# A/V options, limited space, specific need



## mike3770 (Oct 25, 2013)

OK, so 3 years ago I purchased my Yamaha RX-V2065 which I assumed would be able to output the HDMI In signal to multiple zones - HA silly me!!!:crying: I've been living with it (though not happy about it) until now. So my current components are:

Yamaha RX-V2065 (ho-hum buyers remorse):scratch:
Home Built PC with Blueray Reader/Writer
Kyocera Turntable (an absolute classic that still sounds awesome, circa 1990)
Directv DVR
Adcom 6 speaker selector
Atlantic Technology speakers (LOVE THEM though the receiver doesn't do them justice I know)
Other miscellaneous zone speakers outside that I can't play loud enough to remember who makes them

What I want::help:
A new A/V receiver or Separates that can:
1. Take the HDMI inputs and output any component to at least two zones. 
2. Phono input (these seem to be a dying breed.:rolleyesno: I'm OK with a separate phono pre-amp if needed, just not as clean and man I've already got lot of wires.
3. At least one HDMI output (2 would be nice but 1 will work)
4. Apple Air Play seems to be a really cool option, so that's a must.

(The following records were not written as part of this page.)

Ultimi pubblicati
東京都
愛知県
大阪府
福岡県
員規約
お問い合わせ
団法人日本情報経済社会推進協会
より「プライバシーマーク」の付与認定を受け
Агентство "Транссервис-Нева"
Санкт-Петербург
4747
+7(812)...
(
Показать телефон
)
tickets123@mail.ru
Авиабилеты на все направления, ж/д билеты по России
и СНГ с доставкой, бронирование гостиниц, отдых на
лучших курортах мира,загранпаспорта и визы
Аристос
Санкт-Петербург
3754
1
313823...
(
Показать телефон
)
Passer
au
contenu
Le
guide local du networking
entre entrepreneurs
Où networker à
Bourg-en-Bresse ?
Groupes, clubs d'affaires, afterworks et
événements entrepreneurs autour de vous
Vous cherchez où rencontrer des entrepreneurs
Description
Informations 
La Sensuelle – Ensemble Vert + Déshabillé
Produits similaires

Last comment. I know I can break the bank, not my intent. Would prefer to stay at or around $1000 if possible. Looking forward to anyone's advice as I'm tired of Google Searching.:coocoo:

Thank you!


----------



## Peter Loeser (Aug 11, 2012)

I think the Denon AVR-X4000 meets your needs.


----------



## Andre (Feb 15, 2010)

Denon 3313

http://www.accessories4less.com/mak...working-Receiver-w/AirPlay-3D-4K-Ready/1.html

Zone 2 HDMI output independent to zone 1 and has Airplay and a phono input


----------